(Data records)
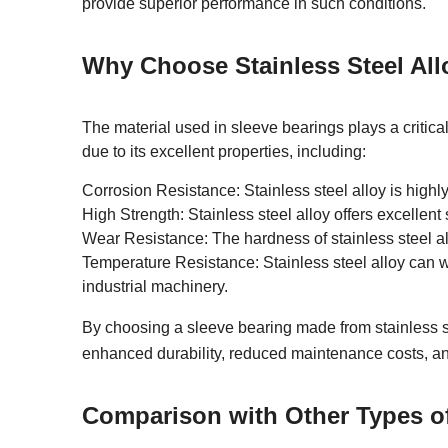
provide superior performance in such conditions.
Why Choose Stainless Steel All
The material used in sleeve bearings plays a critical
due to its excellent properties, including:
Corrosion Resistance: Stainless steel alloy is highly
High Strength: Stainless steel alloy offers excellen
Wear Resistance: The hardness of stainless steel al
Temperature Resistance: Stainless steel alloy can w
industrial machinery.
By choosing a sleeve bearing made from stainless s
enhanced durability, reduced maintenance costs, a
Comparison with Other Types o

▸ Task to carry out
Once you have checked each line above for the string "alloy", state how many lines contain it and add nothing more.

▸ Written answer
3